The required answer is a copy of each line in the entries below that includes "мелодії".
· · · ·
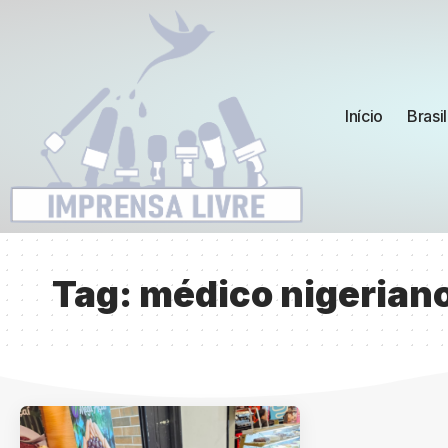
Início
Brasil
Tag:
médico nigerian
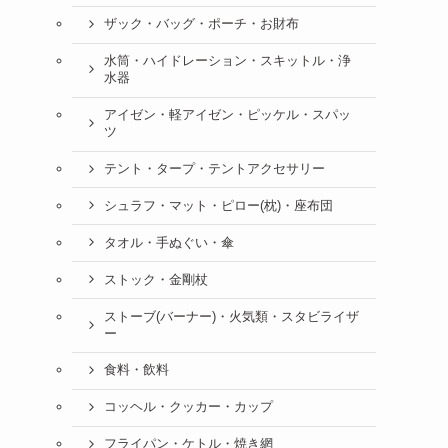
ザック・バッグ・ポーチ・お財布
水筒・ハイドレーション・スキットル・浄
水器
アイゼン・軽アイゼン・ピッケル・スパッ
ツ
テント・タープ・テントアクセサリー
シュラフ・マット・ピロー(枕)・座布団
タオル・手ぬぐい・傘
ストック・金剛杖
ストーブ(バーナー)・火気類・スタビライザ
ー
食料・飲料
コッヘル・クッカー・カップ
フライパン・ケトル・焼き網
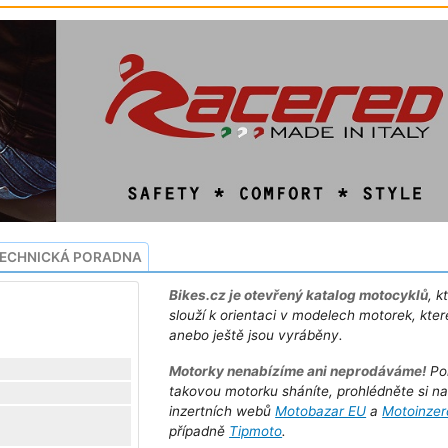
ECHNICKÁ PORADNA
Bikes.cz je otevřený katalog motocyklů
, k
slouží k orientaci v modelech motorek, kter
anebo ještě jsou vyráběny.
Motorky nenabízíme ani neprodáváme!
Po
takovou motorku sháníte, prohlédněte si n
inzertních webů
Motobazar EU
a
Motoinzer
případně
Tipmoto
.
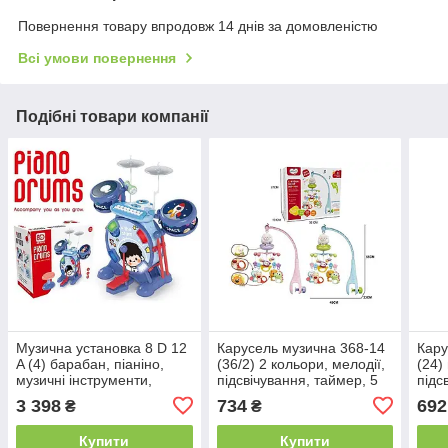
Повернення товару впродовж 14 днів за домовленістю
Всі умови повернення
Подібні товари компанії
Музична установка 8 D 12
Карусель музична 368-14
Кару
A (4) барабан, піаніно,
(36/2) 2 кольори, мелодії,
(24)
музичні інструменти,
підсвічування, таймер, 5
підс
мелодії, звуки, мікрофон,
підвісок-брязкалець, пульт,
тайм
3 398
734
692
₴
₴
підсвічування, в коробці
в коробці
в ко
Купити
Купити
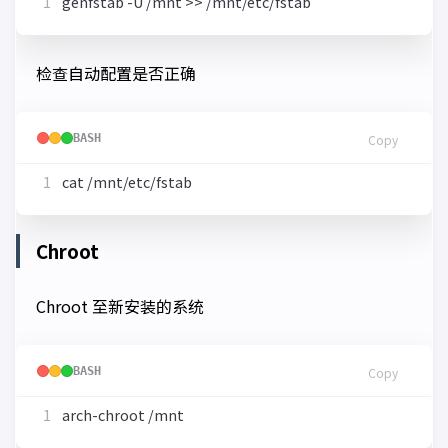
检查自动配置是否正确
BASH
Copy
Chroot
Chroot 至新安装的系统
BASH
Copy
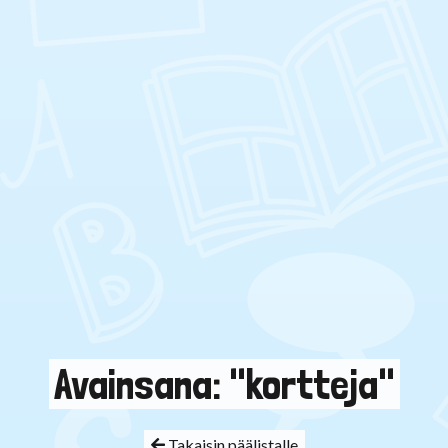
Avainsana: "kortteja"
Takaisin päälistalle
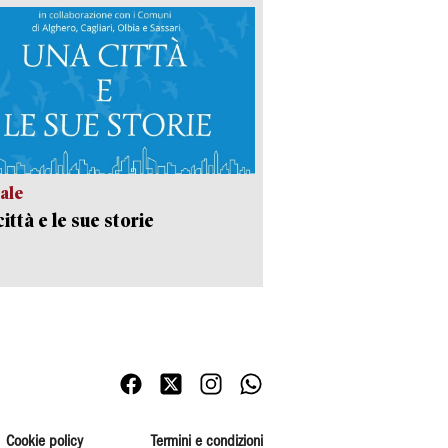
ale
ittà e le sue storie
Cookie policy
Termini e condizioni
· · · ·
[Task response]:
(36/2) 2 кольори, мелодії,
мелодії, звуки, мікрофон,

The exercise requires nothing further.